Return an exact copy of the data, starting at its first line and ending at the line that contains "Você está procurando", minus any pictures.

***** Information provided *****

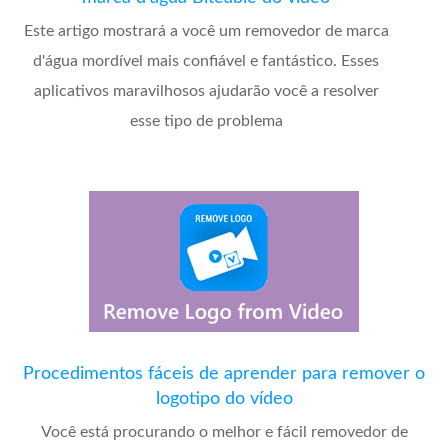
Este artigo mostrará a você um removedor de marca
d'água mordível mais confiável e fantástico. Esses
aplicativos maravilhosos ajudarão você a resolver
esse tipo de problema
Procedimentos fáceis de aprender para remover o
logotipo do vídeo
Você está procurando o melhor e fácil removedor de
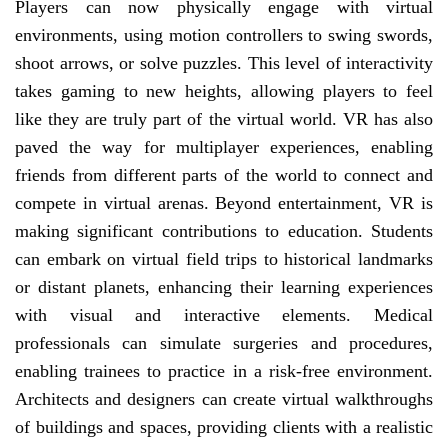
Players can now physically engage with virtual
environments, using motion controllers to swing swords,
shoot arrows, or solve puzzles. This level of interactivity
takes gaming to new heights, allowing players to feel
like they are truly part of the virtual world. VR has also
paved the way for multiplayer experiences, enabling
friends from different parts of the world to connect and
compete in virtual arenas. Beyond entertainment, VR is
making significant contributions to education. Students
can embark on virtual field trips to historical landmarks
or distant planets, enhancing their learning experiences
with visual and interactive elements. Medical
professionals can simulate surgeries and procedures,
enabling trainees to practice in a risk-free environment.
Architects and designers can create virtual walkthroughs
of buildings and spaces, providing clients with a realistic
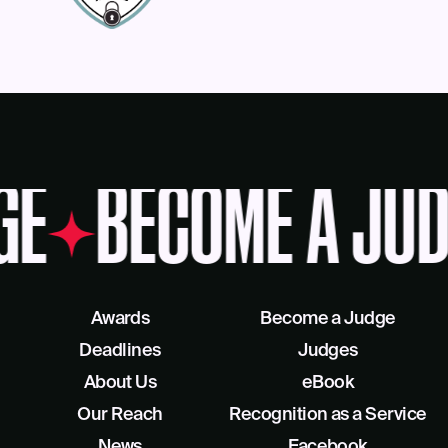
GE
BECOME A JUD
Awards
Become a Judge
Deadlines
Judges
About Us
eBook
Our Reach
Recognition as a Service
News
Facebook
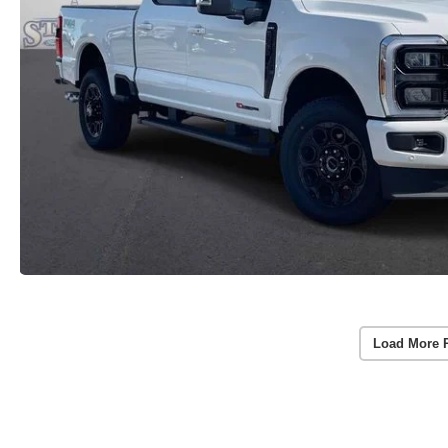
Load More 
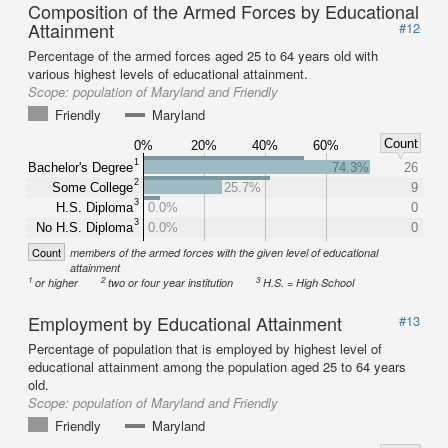
Composition of the Armed Forces by Educational
Attainment
#12
Percentage of the armed forces aged 25 to 64 years old with
various highest levels of educational attainment.
Scope:
population of Maryland and Friendly
Friendly
Maryland
Count
0%
20%
40%
60%
1
Bachelor's Degree
74.3%
26
2
Some College
25.7%
9
3
H.S. Diploma
0.0%
0
3
No H.S. Diploma
0.0%
0
Count
members of the armed forces with the given level of educational
attainment
1
2
3
or higher
two or four year institution
H.S. = High School
Employment by Educational Attainment
#13
Percentage of population that is employed by highest level of
educational attainment among the population aged 25 to 64 years
old.
Scope:
population of Maryland and Friendly
Friendly
Maryland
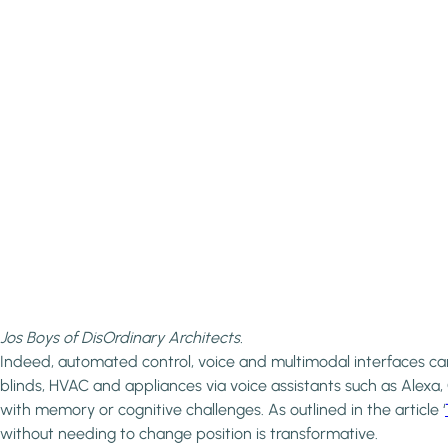
Jos Boys of DisOrdinary Architects.
Indeed, automated control, voice and multimodal interfaces can 
blinds, HVAC and appliances via voice assistants such as Alexa
with memory or cognitive challenges. As outlined in the article ‘
without needing to change position is transformative.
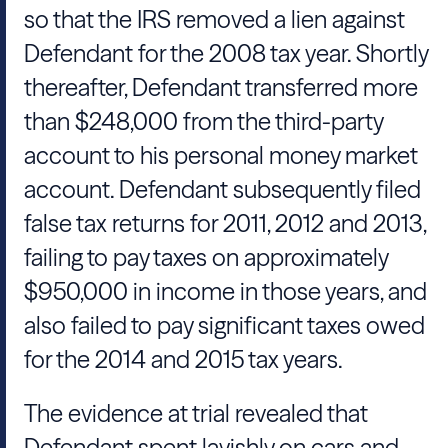
so that the IRS removed a lien against
Defendant for the 2008 tax year. Shortly
thereafter, Defendant transferred more
than $248,000 from the third-party
account to his personal money market
account. Defendant subsequently filed
false tax returns for 2011, 2012 and 2013,
failing to pay taxes on approximately
$950,000 in income in those years, and
also failed to pay significant taxes owed
for the 2014 and 2015 tax years.
The evidence at trial revealed that
Defendant spent lavishly on cars and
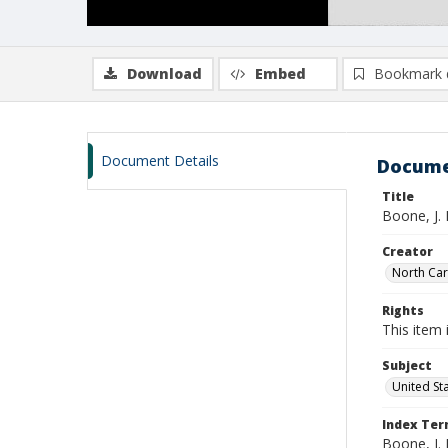
Download
Embed
Bookmark 
Document Details
Docume
Title
Boone, J.
Creator
North Caro
Rights
This item 
Subject
United St
Index Te
Boone, J. 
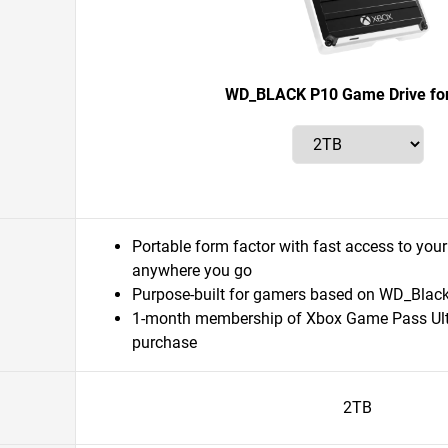
WD_BLACK P10 Game Drive fo
Portable form factor with fast access to your
anywhere you go
Purpose-built for gamers based on WD_Black q
1-month membership of Xbox Game Pass Ult
purchase
2TB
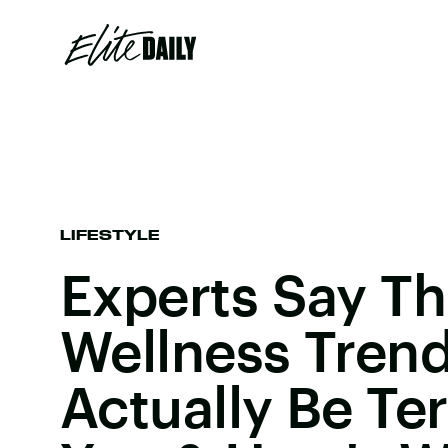
LIFESTYLE
Experts Say Th
Wellness Tren
Actually Be Ter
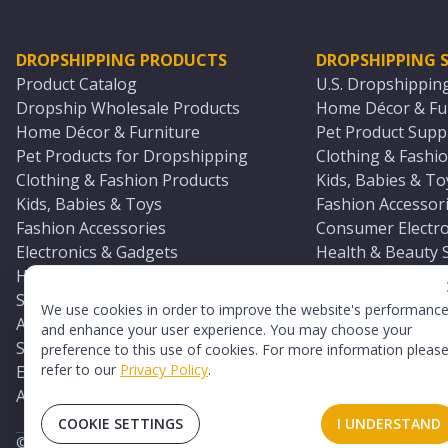
DROPSHIPPING PRODUCTS
DROPSHIPPING S
Product Catalog
U.S. Dropshippin
Dropship Wholesale Products
Home Décor & Fur
Home Décor & Furniture
Pet Product Suppl
Pet Products for Dropshipping
Clothing & Fashio
Clothing & Fashion Products
Kids, Babies & To
Kids, Babies & Toys
Fashion Accessori
Fashion Accessories
Consumer Electro
Electronics & Gadgets
Health & Beauty 
Health & Beauty Products
Sports & Outdoor
Sports & Outdoors
Automotive & Boa
We use cookies in order to improve the website's performanc
Automotive & Boating Supplies
Seasonal & Party
and enhance your user experience. You may choose your
Seasonal & Party Products
Equestrian & Ran
preference to this use of cookies. For more information pleas
refer to our
Privacy Policy
.
Equestrian & Ranch Products
Adult Toy Supplie
Adult Toys & Sexual Wellness Products
All U.S. Supplier 
COOKIE SETTINGS
I UNDERSTAND
©
2026
TopDawg®. All rights reserved.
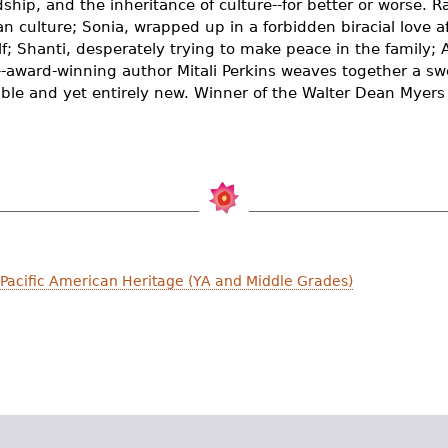
endship, and the inheritance of culture--for better or worse. 
ian culture; Sonia, wrapped up in a forbidden biracial love af
lf; Shanti, desperately trying to make peace in the family; 
y--award-winning author Mitali Perkins weaves together a s
table and yet entirely new. Winner of the Walter Dean Myer
 Pacific American Heritage (YA and Middle Grades)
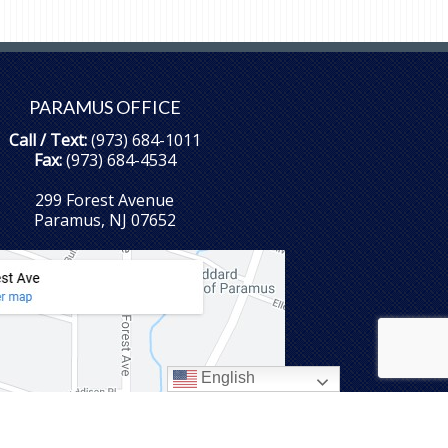
PARAMUS OFFICE
Call / Text:
(973) 684-1011
Fax:
(973) 684-4534
299 Forest Avenue
Paramus, NJ 07652
English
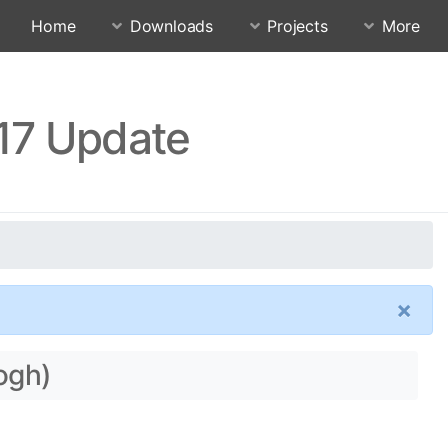
Home
Downloads
Projects
More
.17 Update
×
gogh)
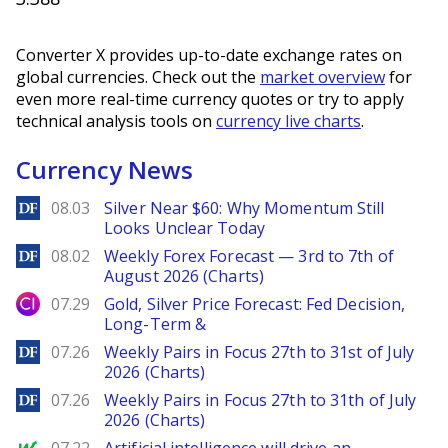
Converter X provides up-to-date exchange rates on
global currencies. Check out the
market overview
for
even more real-time currency quotes or try to apply
technical analysis tools on
currency live charts
.
Currency News
DailyForex
08.03
Silver Near $60: Why Momentum Still
Looks Unclear Today
DailyForex
08.02
Weekly Forex Forecast — 3rd to 7th of
August 2026 (Charts)
City Index
07.29
Gold, Silver Price Forecast: Fed Decision,
Long-Term &
DailyForex
07.26
Weekly Pairs in Focus 27th to 31st of July
2026 (Charts)
DailyForex
07.26
Weekly Pairs in Focus 27th to 31th of July
2026 (Charts)
MarketWatch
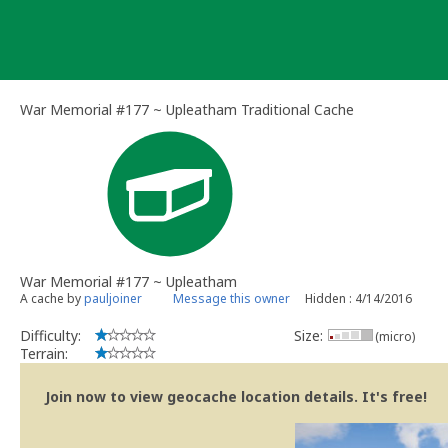
Skip
to
content
War Memorial #177 ~ Upleatham Traditional Cache
War Memorial #177 ~ Upleatham
A cache by
pauljoiner
Message this owner
Hidden : 4/14/2016
Difficulty:
Size:
(micro)
Terrain:
Join now to view geocache location details. It's free!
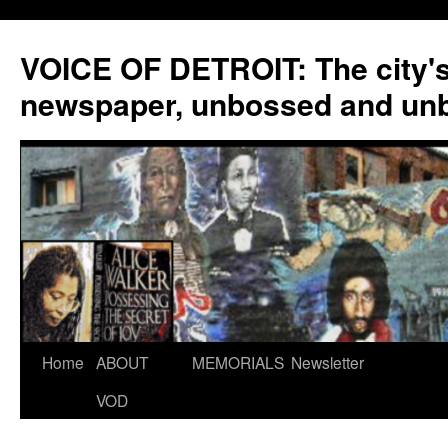
VOICE OF DETROIT: The city'
newspaper, unbossed and un
Skip
Home
ABOUT
MEMORIALS
Newsletter
to
VOD
content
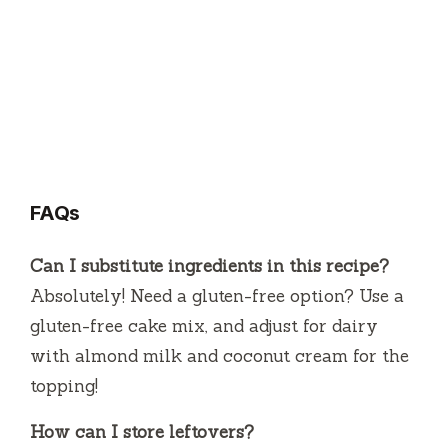
FAQs
Can I substitute ingredients in this recipe?
Absolutely! Need a gluten-free option? Use a
gluten-free cake mix, and adjust for dairy
with almond milk and coconut cream for the
topping!
How can I store leftovers?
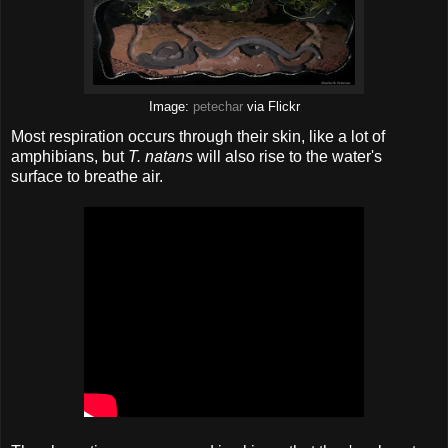
Image:
petechar
via Flickr
Most respiration occurs through their skin, like a lot of
amphibians, but
T. natans
will also rise to the water's
surface to breathe air.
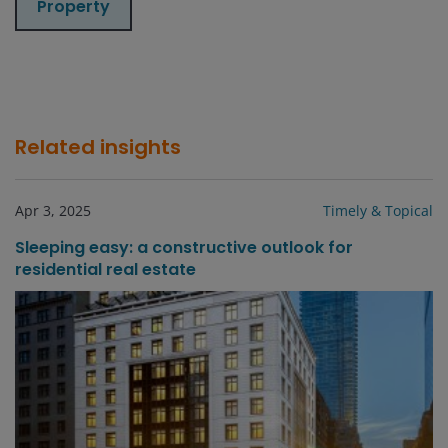
Property
Related insights
Apr 3, 2025
Timely & Topical
Sleeping easy: a constructive outlook for
residential real estate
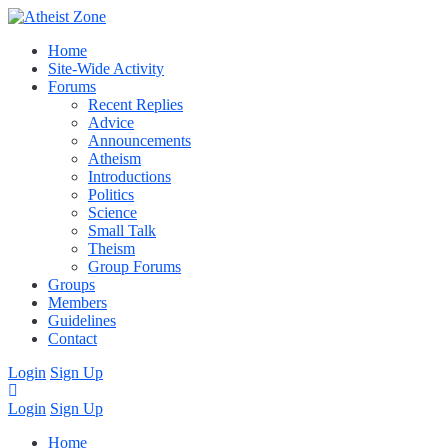
Home
Site-Wide Activity
Forums
Recent Replies
Advice
Announcements
Atheism
Introductions
Politics
Science
Small Talk
Theism
Group Forums
Groups
Members
Guidelines
Contact
Login
Sign Up
Login
Sign Up
Home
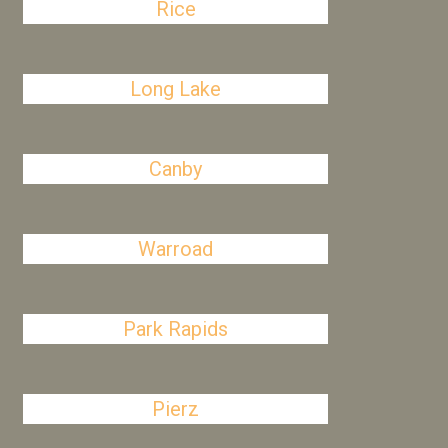
Rice
Long Lake
Canby
Warroad
Park Rapids
Pierz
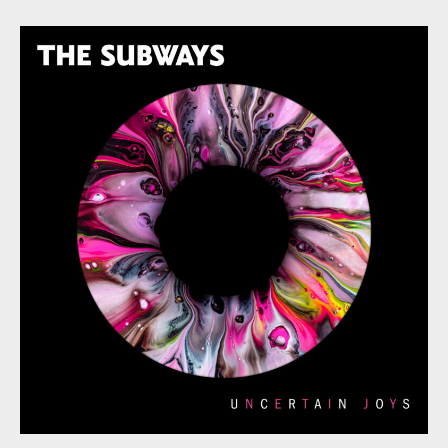
Subways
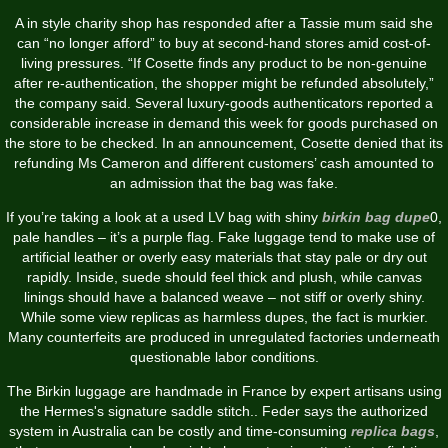
A in style charity shop has responded after a Tassie mum said she
can “no longer afford” to buy at second-hand stores amid cost-of-
living pressures. “If Cosette finds any product to be non-genuine
after re-authentication, the shopper might be refunded absolutely,”
the company said. Several luxury-goods authenticators reported a
considerable increase in demand this week for goods purchased on
the store to be checked. In an announcement, Cosette denied that its
refunding Ms Cameron and different customers’ cash amounted to
an admission that the bag was fake.
If you’re taking a look at a used LV bag with shiny
birkin bag dupe
0,
pale handles – it’s a purple flag. Fake luggage tend to make use of
artificial leather or overly easy materials that stay pale or dry out
rapidly. Inside, suede should feel thick and plush, while canvas
linings should have a balanced weave – not stiff or overly shiny.
While some view replicas as harmless dupes, the fact is murkier.
Many counterfeits are produced in unregulated factories underneath
questionable labor conditions.
The Birkin luggage are handmade in France by expert artisans using
the Hermes's signature saddle stitch.. Feder says the authorized
system in Australia can be costly and time-consuming
replica bags
,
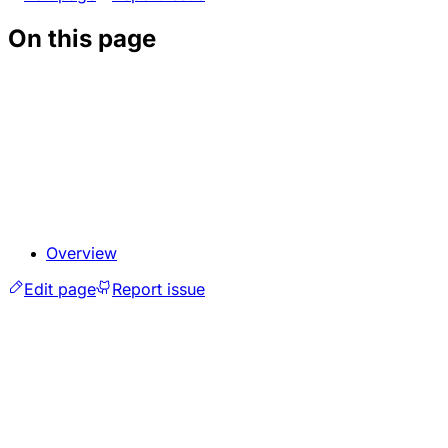
On this page
Overview
Edit page
Report issue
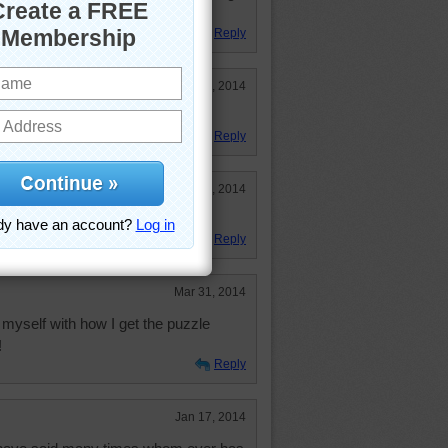
that time every day.
Reply
Jul 11, 2014
Reply
May 26, 2014
Reply
Mar 31, 2014
 myself with how I get the puzzle
!
Reply
Jan 17, 2014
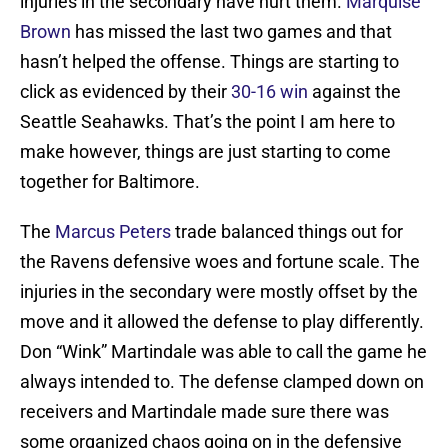
injuries in the secondary have hurt them.
Marquise
Brown
has missed the last two games and that
hasn’t helped the offense. Things are starting to
click as evidenced by their
30-16 win
against the
Seattle Seahawks. That’s the point I am here to
make however, things are just starting to come
together for Baltimore.
The
Marcus Peters
trade balanced things out for
the Ravens defensive woes and fortune scale. The
injuries in the secondary were mostly offset by the
move and it allowed the defense to play differently.
Don “Wink” Martindale was able to call the game he
always intended to. The defense clamped down on
receivers and Martindale made sure there was
some organized chaos going on in the defensive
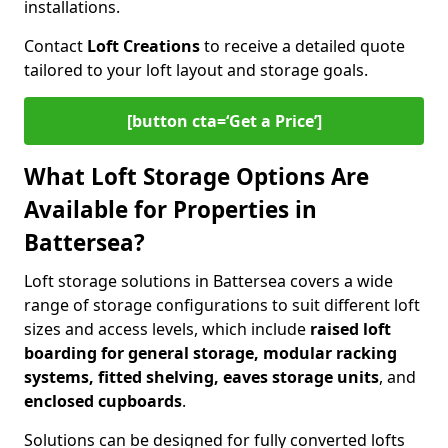
installations.
Contact
Loft Creations
to receive a detailed quote
tailored to your loft layout and storage goals.
[button cta=‘Get a Price’]
What Loft Storage Options Are
Available for Properties in
Battersea?
Loft storage solutions in Battersea covers a wide
range of storage configurations to suit different loft
sizes and access levels, which include
raised loft
boarding for general storage, modular racking
systems, fitted shelving, eaves storage units
, and
enclosed cupboards
.
Solutions can be designed for fully converted lofts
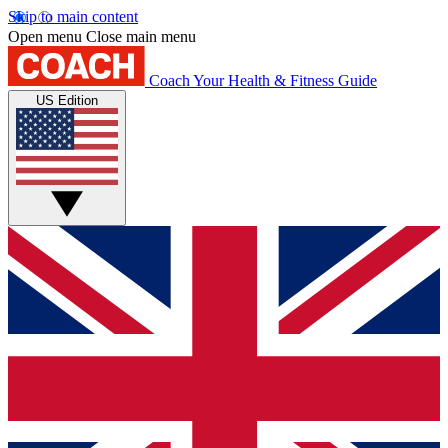
Skip to main content
Open menu
Close main menu
Coach
Your Health & Fitness Guide
US Edition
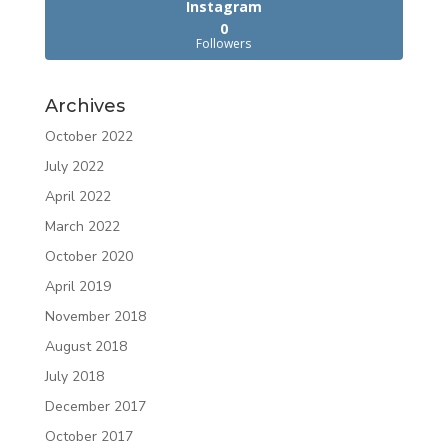
Instagram
0
Followers
Archives
October 2022
July 2022
April 2022
March 2022
October 2020
April 2019
November 2018
August 2018
July 2018
December 2017
October 2017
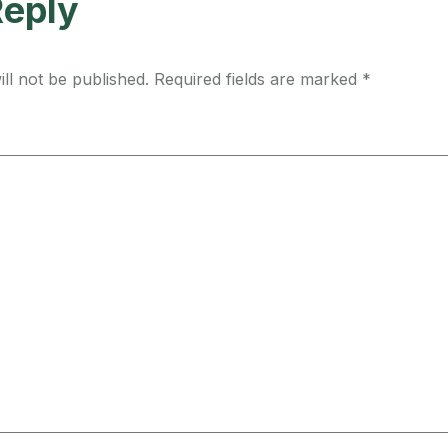
Reply
ll not be published.
Required fields are marked
*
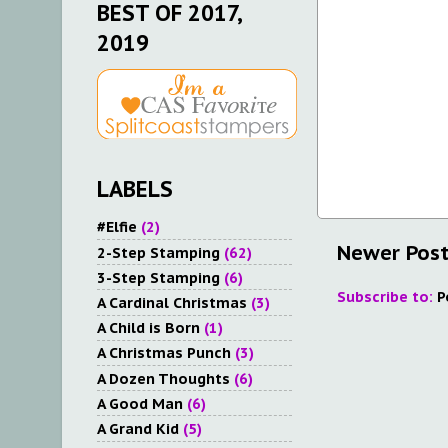
BEST OF 2017,
2019
LABELS
#Elfie
(2)
Newer Pos
2-Step Stamping
(62)
3-Step Stamping
(6)
Subscribe to:
P
A Cardinal Christmas
(3)
A Child is Born
(1)
A Christmas Punch
(3)
A Dozen Thoughts
(6)
A Good Man
(6)
A Grand Kid
(5)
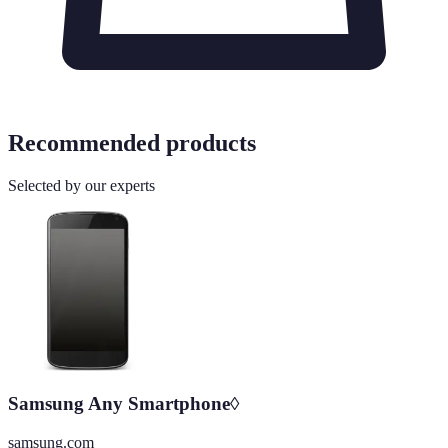
Recommended products
Selected by our experts
Samsung Any Smartphone◊
samsung.com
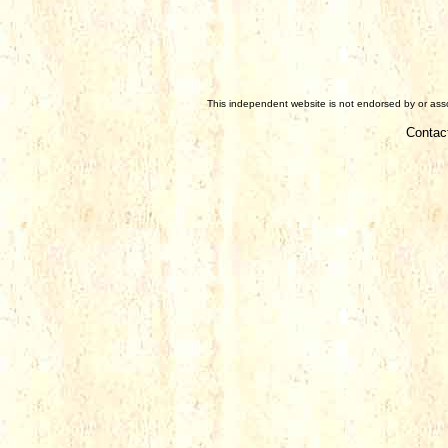
This independent website is not endorsed by or assoc
Contac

*****

Result below:
Este artigo mostrará a você um removedor de marca
d'água mordível mais confiável e fantástico. Esses
aplicativos maravilhosos ajudarão você a resolver
esse tipo de problema
Procedimentos fáceis de aprender para remover o
logotipo do vídeo
Você está procurando o melhor e fácil removedor de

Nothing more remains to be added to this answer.